Friday, December 08, 2023

Oak Cliff, 12.7.2023



The pre-festival concert for the second Molten Plains Fest took place at The Wild Detectives in Oak Cliff. The Tennessee tenor sax phenomenon Zoh Amba made her Texas debut in a trio with Oak Cliff's own "Free Jazz Is Thrash, Asshole" siblings, Aaron and Stefan Gonzalez. 

Since she hit New York a couple of years ago, Amba has played with a veritable Who's Who of "out" jazz eminences -- John Zorn, William Parker, Ra Kalam Bob Moses, and Tyshawn Sorey, to name but a few. She recently concluded a tour with drummer Chris Corsano by cutting a record in San Francisco with guitarist Bill Orcutt. Tonight, she'll duet with Joe McPhee, a treasured elder and touchstone of the music who has the living memory of Ayler, Coleman, and Coltrane, and was in the house scoping out Zoh's set.

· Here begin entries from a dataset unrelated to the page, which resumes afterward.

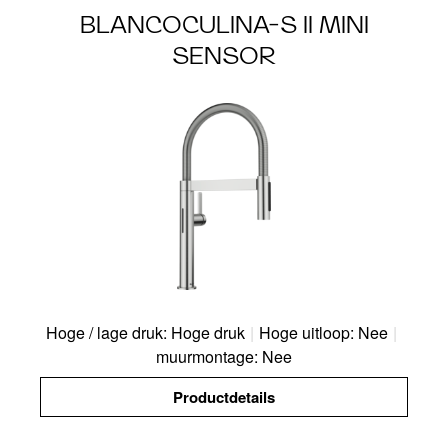
BLANCOCULINA-S II MINI
SENSOR
Hoge / lage druk: Hoge druk
|
Hoge uitloop: Nee
|
muurmontage: Nee
Productdetails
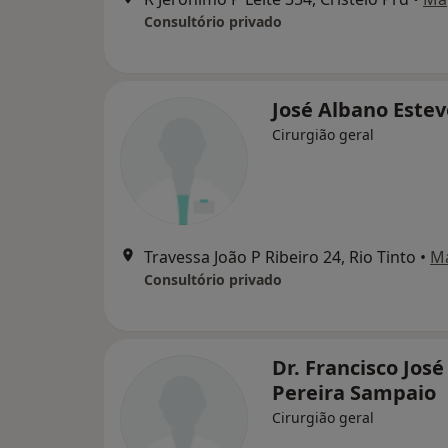
Consultório privado
José Albano Estev
Cirurgião geral
Travessa João P Ribeiro 24, Rio Tinto
•
M
Consultório privado
Dr. Francisco José
Pereira Sampaio
Cirurgião geral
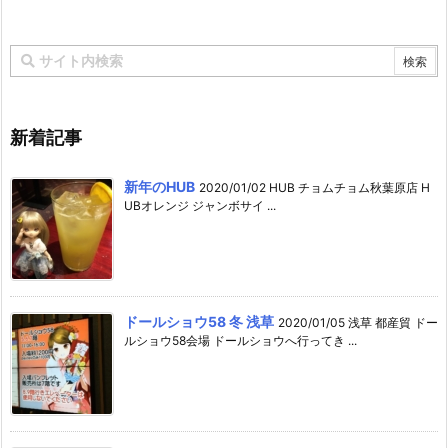
新着記事
新年のHUB
2020/01/02 HUB チョムチョム秋葉原店 H
UBオレンジ ジャンボサイ ...
ドールショウ58 冬 浅草
2020/01/05 浅草 都産貿 ドー
ルショウ58会場 ドールショウへ行ってき ...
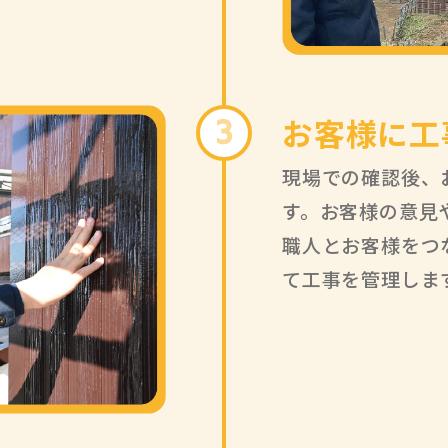
お客様に工
3
現場での確認後、
す。お客様の意見
職人とお客様をつ
て工事を管理しま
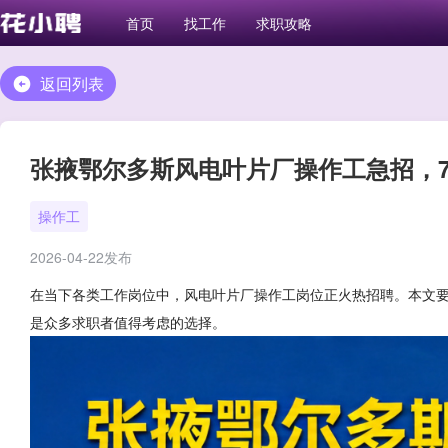
首页
找工作
求职攻略
返回列表
张掖鄂尔多斯风电叶片厂操作工急招，7-
操作工
2026-04-22发布
在当下各类工作岗位中，风电叶片厂操作工岗位正火热招聘。本文
是众多求职者值得考虑的选择。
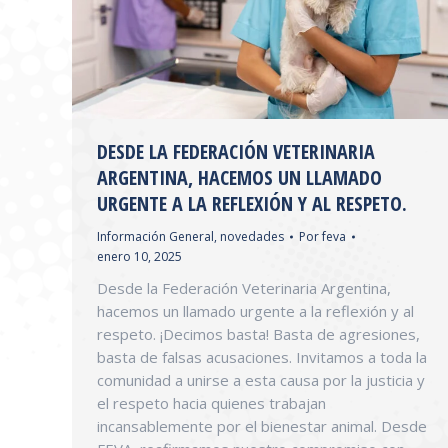
DESDE LA FEDERACIÓN VETERINARIA
ARGENTINA, HACEMOS UN LLAMADO
URGENTE A LA REFLEXIÓN Y AL RESPETO.
Información General
,
novedades
Por
feva
enero 10, 2025
Desde la Federación Veterinaria Argentina,
hacemos un llamado urgente a la reflexión y al
respeto. ¡Decimos basta! Basta de agresiones,
basta de falsas acusaciones. Invitamos a toda la
comunidad a unirse a esta causa por la justicia y
el respeto hacia quienes trabajan
incansablemente por el bienestar animal. Desde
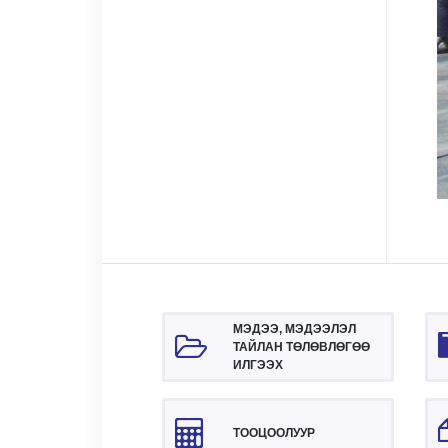
МЭДЭЭ, МЭДЭЭЛЭЛ
ТАЙЛАН ТӨЛӨВЛӨГӨӨ
ИЛГЭЭХ
ТООЦООЛУУР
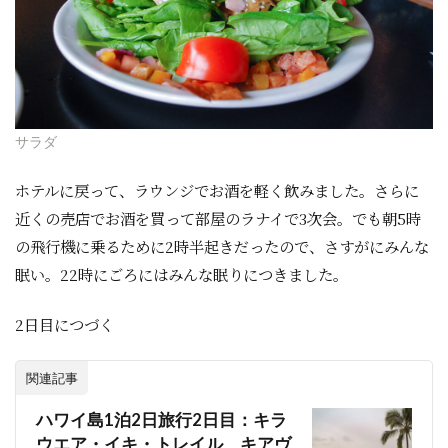
サラダ
ホテルに戻って、ラウンジでお酒を軽く飲みました。さらに
近くの売店でお酒を買って部屋のラナイで3次会。でも朝5時
の飛行機に乗るために2時半起きだったので、さすがにみんな
眠い。22時にごろにはみんな眠りにつきました。
2日目につづく
関連記事
ハワイ島1泊2日旅行2日目：キラ
ウエア・イキ・トレイル、キアヴ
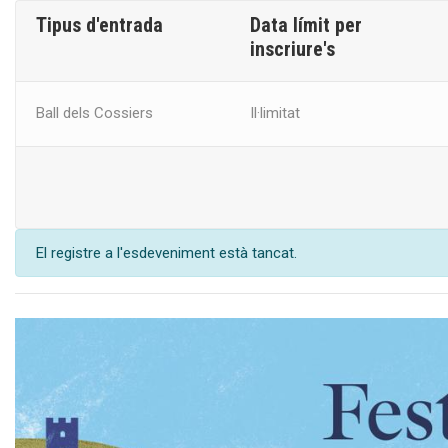
Tipus d'entrada
Data límit per
inscriure's
Ball dels Cossiers
Il·limitat
El registre a l'esdeveniment està tancat.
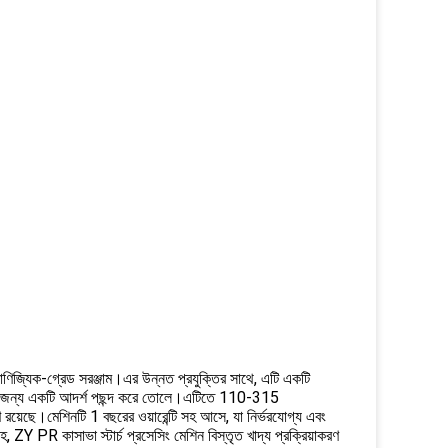
 বাণিজ্যিক-গ্রেড সরঞ্জাম।এর উন্নত প্রযুক্তির সাথে, এটি একটি
িল্পের জন্য একটি আদর্শ পছন্দ করে তোলে।এটিতে 110-315
ণ রয়েছে।মেশিনটি 1 বছরের ওয়ারেন্টি সহ আসে, যা নির্ভরযোগ্য এবং
 ZY PR কাসাভা স্টার্চ প্রসেসিং মেশিন বিস্তৃত খাদ্য প্রক্রিয়াকরণ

Getting a late start, Amba exploded out of the gate with the glossolalia of a backwoods preacher, moving a big column of air with a wide vibrato that recalled  Ayler's soul cry and the explosiveness of Pharaoh Sanders on Trane's "Meditations." The rhythm section matched her fire, Stefan inhabiting a world of sprung rhythm with the same force with which he used to swing Yells At Eels. Aaron appeared to be recovering well from back surgery, matching his sibling's fury with pizzicato flurries and slides, responding to Amba's more ruminative moments with arco harmonics. The dialogue between the three ebbed and flowed, riding an omnipresent undercurrent of volcanic energy. It was a stirring exorcism with a strong spiritual feeling.

Opening set featured a guitar duo of Brooklyn-based Sandy Ewen, a specialist in extended techniques, and Jonathan F. Horne, Stefan's bandmate in The Young Mothers and Texas Butt Biters. Ewen employs a collection of found objects -- mostly metal items of various textures -- on her semihollow electric through a bi-amp system (Acoustic and Roland Jazz Chorus) regulated with a pedal. This kind of performance is best appreciated in person, when you can observe the players' physicality. 

The sounds Ewen produced were like seismic events -- tectonic plates shifting, glaciers fragmenting. Horne responded with nervous energy, tapping on the neck, bowing the strings, riding his pedals and the volume controls on his Mosrite (Nokie Edwards and Fred "Sonic" Smith's signature axe). At one point, Ewen coaxed long sustaining tones -- by friction or harmonic feedback, I couldn't tell -- from her instrument while Horne manipulated a miniature kalimba and a wind-up music box against his strings. Ewen will perform in a trio with Sarah Ruth Alexander and Wendy Eisenberg on Saturday.

The fest, at Rubber Gloves in Denton, will feature five sets tonight and eight Saturday (including a second performance by McPhee, with vocalist Carmina Escobar and trombonist Dave Dove, as well as the second performance ever by Stefan Gonzalez's new outfit, Trio Glossia). But after Thursday night, this weekend is already the crown jewel in my listening year.